Find each line below containing the word "được" and copy it.

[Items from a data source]
= = = = = = =

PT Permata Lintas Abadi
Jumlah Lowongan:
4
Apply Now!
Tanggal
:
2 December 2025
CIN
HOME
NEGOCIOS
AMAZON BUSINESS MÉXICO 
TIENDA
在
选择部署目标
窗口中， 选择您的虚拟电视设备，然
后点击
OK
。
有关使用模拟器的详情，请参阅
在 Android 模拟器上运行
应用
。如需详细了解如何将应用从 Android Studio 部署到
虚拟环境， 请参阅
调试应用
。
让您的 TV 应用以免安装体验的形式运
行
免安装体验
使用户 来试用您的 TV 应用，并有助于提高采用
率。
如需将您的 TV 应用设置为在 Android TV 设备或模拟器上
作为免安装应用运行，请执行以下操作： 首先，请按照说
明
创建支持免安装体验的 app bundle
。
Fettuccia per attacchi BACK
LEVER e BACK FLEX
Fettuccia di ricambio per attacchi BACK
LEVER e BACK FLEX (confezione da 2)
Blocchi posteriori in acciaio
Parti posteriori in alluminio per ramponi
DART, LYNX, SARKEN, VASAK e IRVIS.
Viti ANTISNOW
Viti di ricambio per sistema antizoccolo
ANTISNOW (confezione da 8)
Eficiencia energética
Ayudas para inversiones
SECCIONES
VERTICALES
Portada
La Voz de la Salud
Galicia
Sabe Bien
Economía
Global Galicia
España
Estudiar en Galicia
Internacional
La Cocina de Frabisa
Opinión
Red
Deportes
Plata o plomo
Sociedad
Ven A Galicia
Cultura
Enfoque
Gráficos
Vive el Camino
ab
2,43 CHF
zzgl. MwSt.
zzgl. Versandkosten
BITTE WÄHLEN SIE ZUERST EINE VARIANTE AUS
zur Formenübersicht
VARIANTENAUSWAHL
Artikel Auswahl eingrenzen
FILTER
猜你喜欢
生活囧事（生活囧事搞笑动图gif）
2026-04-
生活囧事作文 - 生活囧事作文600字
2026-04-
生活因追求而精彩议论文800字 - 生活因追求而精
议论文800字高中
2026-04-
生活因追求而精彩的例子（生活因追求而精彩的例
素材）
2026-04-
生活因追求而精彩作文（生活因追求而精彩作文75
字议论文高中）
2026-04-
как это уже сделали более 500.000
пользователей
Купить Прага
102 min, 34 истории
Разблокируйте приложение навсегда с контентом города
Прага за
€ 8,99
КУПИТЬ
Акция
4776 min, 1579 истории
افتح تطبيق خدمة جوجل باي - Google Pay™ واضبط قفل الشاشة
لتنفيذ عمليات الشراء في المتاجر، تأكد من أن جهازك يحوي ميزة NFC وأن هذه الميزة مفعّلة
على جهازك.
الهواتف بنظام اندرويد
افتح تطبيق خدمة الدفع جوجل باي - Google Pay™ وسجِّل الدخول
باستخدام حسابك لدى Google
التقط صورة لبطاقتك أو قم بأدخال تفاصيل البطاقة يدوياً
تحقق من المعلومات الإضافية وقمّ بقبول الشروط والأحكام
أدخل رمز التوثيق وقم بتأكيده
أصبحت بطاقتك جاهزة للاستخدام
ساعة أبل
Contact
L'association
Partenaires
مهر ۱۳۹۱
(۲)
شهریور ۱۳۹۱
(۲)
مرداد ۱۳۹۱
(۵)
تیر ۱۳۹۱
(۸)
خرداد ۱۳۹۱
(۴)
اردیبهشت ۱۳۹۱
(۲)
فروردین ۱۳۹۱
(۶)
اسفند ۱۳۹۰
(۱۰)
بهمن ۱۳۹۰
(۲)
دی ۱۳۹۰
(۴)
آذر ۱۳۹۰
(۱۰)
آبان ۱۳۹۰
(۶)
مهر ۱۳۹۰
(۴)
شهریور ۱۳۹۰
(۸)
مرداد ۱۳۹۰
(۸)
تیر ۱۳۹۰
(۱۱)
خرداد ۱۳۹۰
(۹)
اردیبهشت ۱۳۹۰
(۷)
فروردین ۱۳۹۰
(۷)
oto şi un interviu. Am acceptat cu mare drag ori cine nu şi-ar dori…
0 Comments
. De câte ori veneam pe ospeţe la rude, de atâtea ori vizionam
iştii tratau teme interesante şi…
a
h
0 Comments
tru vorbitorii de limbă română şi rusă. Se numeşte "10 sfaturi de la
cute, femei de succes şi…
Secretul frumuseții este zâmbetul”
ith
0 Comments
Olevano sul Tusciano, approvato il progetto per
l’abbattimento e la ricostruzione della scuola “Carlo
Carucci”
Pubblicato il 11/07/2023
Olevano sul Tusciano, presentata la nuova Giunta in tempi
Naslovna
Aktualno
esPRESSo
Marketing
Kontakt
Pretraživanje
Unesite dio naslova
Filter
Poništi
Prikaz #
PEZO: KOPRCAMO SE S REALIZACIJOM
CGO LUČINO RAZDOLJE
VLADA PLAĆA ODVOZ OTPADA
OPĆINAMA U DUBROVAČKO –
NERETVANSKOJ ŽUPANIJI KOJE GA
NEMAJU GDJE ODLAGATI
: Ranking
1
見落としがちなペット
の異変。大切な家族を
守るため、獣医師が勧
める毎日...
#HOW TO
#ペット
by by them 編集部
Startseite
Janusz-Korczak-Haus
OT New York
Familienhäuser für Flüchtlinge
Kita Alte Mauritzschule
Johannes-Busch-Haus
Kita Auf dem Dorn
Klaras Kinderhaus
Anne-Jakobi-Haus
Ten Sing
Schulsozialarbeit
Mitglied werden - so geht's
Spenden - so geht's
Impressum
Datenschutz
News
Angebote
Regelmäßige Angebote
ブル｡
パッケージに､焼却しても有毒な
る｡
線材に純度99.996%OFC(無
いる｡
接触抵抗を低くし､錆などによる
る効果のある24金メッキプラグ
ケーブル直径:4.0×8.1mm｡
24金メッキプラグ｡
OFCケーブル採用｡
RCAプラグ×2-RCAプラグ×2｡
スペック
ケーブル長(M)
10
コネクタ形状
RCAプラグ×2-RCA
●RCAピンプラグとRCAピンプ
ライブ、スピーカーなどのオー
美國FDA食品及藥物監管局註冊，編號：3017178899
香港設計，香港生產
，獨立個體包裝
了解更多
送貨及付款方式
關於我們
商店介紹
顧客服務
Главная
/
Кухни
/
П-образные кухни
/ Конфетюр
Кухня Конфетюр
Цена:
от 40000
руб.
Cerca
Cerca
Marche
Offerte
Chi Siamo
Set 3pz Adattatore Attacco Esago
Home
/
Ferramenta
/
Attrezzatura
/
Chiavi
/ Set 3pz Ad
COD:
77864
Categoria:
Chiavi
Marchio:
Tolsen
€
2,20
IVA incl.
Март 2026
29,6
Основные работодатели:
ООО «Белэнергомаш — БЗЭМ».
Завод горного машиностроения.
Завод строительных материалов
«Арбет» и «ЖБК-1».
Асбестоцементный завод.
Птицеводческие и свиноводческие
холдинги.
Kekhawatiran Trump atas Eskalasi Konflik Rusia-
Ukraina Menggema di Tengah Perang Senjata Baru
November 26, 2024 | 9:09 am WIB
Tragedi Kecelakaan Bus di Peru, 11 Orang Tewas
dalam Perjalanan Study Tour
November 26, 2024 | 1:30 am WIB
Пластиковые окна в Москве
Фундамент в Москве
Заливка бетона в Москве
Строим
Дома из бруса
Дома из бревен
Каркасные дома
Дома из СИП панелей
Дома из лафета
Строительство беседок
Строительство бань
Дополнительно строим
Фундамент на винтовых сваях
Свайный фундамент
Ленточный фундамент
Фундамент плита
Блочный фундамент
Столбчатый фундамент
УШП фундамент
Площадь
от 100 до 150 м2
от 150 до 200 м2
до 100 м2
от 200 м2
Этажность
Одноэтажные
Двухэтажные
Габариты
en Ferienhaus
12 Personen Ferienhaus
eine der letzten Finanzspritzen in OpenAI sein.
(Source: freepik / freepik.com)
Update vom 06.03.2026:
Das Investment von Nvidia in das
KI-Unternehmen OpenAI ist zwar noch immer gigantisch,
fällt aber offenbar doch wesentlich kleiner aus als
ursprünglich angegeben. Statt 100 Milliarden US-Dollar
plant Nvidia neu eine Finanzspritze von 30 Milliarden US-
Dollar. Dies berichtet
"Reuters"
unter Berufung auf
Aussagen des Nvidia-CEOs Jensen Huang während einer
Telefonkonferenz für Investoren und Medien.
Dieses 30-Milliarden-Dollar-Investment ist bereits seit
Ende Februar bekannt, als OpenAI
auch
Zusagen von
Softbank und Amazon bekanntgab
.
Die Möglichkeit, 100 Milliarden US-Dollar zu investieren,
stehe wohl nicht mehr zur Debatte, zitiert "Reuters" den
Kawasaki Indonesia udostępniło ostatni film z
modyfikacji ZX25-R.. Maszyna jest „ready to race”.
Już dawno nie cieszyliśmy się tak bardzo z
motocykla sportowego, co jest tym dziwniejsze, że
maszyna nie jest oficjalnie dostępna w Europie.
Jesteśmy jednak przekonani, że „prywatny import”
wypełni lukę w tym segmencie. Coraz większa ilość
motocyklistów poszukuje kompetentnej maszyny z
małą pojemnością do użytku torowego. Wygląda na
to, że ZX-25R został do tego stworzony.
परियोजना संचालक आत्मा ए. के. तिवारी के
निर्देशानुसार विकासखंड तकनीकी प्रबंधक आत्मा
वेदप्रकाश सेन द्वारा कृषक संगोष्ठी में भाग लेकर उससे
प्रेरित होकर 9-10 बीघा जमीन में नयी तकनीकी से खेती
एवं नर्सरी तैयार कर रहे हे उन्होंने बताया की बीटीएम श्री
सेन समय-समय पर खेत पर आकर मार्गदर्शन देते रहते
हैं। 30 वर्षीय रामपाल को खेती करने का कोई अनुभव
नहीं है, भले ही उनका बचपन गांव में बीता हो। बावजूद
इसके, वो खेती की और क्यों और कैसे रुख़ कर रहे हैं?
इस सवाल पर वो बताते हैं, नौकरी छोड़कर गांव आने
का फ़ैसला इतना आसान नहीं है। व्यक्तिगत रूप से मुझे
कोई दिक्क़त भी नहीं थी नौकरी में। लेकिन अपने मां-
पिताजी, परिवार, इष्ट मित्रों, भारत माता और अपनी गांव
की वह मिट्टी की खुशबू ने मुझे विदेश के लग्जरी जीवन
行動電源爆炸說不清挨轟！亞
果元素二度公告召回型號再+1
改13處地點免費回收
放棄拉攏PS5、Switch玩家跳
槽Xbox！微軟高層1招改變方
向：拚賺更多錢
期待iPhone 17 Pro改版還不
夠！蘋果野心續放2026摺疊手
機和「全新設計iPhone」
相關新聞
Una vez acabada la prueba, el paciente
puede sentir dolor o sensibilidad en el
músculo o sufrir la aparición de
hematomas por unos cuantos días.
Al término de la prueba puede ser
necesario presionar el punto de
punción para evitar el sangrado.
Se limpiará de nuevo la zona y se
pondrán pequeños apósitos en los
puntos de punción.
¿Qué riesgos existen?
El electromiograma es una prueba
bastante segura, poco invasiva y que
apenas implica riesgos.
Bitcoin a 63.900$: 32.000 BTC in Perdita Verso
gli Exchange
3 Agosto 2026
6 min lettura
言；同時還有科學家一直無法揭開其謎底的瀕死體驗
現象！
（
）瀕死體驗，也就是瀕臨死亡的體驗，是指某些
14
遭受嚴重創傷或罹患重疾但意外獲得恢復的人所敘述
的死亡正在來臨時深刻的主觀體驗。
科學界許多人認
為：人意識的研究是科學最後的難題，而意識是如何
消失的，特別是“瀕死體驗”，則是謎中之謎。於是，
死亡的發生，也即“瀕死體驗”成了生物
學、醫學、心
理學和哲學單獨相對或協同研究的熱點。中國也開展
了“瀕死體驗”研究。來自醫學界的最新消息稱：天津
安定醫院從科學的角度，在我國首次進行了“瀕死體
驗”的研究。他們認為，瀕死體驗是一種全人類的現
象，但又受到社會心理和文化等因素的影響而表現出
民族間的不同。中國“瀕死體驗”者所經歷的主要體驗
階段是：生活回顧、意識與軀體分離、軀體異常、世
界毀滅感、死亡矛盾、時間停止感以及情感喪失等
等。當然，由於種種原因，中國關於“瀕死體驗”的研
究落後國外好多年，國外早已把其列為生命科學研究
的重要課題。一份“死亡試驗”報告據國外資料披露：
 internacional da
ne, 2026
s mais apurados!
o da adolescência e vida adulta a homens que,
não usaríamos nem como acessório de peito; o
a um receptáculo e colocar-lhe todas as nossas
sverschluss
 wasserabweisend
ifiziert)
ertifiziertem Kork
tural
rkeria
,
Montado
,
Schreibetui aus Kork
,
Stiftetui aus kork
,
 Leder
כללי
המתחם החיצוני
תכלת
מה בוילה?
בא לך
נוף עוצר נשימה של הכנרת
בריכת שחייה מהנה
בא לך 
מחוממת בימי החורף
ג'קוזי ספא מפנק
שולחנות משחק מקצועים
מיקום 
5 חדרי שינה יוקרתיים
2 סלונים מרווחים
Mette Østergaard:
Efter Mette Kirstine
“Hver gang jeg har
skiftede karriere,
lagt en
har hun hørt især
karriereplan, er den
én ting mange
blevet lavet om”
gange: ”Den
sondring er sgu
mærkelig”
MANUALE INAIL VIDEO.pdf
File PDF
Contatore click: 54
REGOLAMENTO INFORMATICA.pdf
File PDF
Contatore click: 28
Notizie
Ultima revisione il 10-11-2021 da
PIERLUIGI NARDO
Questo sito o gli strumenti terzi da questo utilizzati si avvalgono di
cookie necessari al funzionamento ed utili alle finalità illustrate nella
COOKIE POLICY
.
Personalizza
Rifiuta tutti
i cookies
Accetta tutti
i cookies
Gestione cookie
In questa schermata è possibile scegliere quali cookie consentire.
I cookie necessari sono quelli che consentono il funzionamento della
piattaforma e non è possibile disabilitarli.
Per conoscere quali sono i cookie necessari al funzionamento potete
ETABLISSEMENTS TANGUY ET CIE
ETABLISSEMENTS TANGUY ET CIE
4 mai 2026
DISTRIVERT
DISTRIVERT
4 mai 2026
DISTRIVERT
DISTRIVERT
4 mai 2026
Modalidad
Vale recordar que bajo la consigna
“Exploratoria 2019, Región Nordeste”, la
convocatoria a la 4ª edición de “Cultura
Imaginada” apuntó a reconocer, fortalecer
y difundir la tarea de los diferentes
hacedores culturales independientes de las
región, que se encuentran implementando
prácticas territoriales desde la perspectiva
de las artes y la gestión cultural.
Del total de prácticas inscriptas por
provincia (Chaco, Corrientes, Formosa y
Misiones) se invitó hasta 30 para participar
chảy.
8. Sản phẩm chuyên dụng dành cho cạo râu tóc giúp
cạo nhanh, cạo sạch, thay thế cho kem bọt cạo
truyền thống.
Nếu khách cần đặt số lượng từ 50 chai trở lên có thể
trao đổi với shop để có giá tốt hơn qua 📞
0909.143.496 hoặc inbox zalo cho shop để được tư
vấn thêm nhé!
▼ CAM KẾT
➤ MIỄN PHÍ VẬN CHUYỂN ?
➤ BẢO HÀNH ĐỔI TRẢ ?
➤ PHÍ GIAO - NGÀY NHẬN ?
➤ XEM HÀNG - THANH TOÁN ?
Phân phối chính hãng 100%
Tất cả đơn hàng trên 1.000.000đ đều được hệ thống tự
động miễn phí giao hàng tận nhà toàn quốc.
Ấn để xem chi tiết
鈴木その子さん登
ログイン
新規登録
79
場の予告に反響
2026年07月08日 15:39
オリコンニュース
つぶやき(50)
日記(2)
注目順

= = = = = = =

▶ RESPONSE TO THE EXERCISE:
0909.143.496 hoặc inbox zalo cho shop để được tư
Tất cả đơn hàng trên 1.000.000đ đều được hệ thống tự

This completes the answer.